* What to work on: Please copy each line below that contains the string "maat".

● ● ● ● ● ● ●

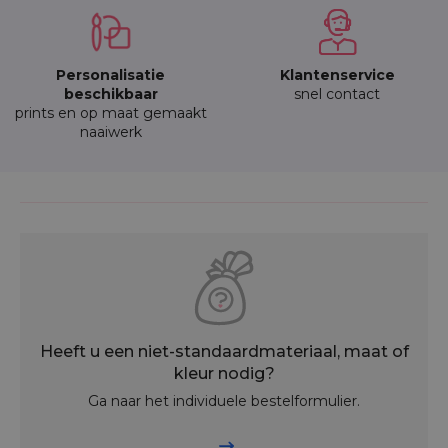
Personalisatie
Klantenservice
beschikbaar
snel contact
prints en op maat gemaakt
naaiwerk
Heeft u een niet-standaardmateriaal, maat of
kleur nodig?
Ga naar het individuele bestelformulier.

● ● ● ● ● ● ●

* Response:
prints en op maat gemaakt
Heeft u een niet-standaardmateriaal, maat of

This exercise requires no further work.